Besides the fact that green screen effects can still look this bad — it’s like the Return of the Jedi (1983) speeder bike chase scene all over again! King Kong (2005) basically nailed this technological stuff 15 years ago people c’mon! — the whole picture appears more lost and hastily assembled not when it comes to its effects team, but rather when it comes to its writing; s**t gets so junkie hooked on using awkward McGuffins at any given time that they didn’t even try to make them seem plausible by the end, probably just thinking by that point, “ah screw it; this will happen cause we want it to and we’re done making excuses for it; go home now and please don’t act like you care enough to complain after all we’ve been through”, and by golly they were absolutely f**king right because I didn’t. If anything, it was like I was collectively witnessing an actual crumbling idea fall in full cinematic view. I’m sure someone will find a bit of beauty in that, right?

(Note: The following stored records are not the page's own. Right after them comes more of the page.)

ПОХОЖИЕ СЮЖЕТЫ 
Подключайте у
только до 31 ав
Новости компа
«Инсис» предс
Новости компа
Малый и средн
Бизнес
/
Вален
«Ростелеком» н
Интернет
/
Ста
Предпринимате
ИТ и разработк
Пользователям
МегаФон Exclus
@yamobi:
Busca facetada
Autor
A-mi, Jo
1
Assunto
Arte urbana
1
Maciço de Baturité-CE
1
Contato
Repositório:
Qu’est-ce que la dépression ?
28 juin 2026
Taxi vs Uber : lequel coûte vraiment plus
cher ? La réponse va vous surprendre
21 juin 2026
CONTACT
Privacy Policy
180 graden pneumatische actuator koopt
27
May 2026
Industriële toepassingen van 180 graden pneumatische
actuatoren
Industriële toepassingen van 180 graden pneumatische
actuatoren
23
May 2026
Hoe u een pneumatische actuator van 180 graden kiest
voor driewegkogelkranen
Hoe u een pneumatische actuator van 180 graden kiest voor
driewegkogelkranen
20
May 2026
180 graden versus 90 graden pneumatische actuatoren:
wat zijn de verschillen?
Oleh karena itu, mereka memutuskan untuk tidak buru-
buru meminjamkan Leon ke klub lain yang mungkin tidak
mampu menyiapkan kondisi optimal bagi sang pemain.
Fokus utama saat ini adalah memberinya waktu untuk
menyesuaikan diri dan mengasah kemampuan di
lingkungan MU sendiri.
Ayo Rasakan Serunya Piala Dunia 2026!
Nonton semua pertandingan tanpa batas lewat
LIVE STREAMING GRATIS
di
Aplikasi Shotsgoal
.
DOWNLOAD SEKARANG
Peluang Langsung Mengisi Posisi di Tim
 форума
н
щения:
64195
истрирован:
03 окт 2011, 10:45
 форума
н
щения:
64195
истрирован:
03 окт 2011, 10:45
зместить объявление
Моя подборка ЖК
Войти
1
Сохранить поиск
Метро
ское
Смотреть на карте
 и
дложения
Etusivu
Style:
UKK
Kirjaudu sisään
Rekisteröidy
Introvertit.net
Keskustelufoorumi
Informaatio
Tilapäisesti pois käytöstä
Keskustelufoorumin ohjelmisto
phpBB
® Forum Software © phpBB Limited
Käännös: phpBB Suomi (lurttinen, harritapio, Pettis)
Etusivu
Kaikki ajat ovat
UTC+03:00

Yet, in hindsight, I can’t say this movie is a complete unwatchable disaster, more so gearing towards the painfully mediocre and run-of the mill side of things than the abysmally amateur; although if you ask me, “run-of-the-mill” is starting to become the new “abysmal” and “amateur” for me. But yes, this does entail, however, that the expectedly professional actors do give competent performances here, and The Rock’s (i.e. Frank Wolff’s) trickster persona ends up being by a long-shot the most entertaining thing about the film despite how they idly write in and reveal his many complexions. I can’t turn down the Nazi-incentive attitude of good old Meth Damon too, though I wish they let the man go full psycho instead of chastising his peculiarities every time it finally seemed like they were about to burst. Nonetheless, I do genuinely think there are a few clever scallywag gags here and there that do remind me of some A-class Pirates fare [again, mostly transpiring because of the shenanigans by The Rock (i.e. Frank Wolff)] but it only happens ever so occasionally within this over two-hour runtime that feels more like it’s wasting minutes being indecisive of if it should cater to the modern thrills of say a Jumanji 2 (2017)-type framework or rather the nostalgia of its acclaimed adventurous ancestors. In my opinion, it just barely fails in both regards. All in all, Jungle Cruise is sadly *sigh* mostly nothing but forgettable.

Anyways, does anyone else think Emily Blunt kind of looks like Billie Eilish? Idk why, but I just noticed that…

Verdict: D+

2021 Ranked

“Jungle Cruise” is now playing in theaters and available to purchase on Disney+.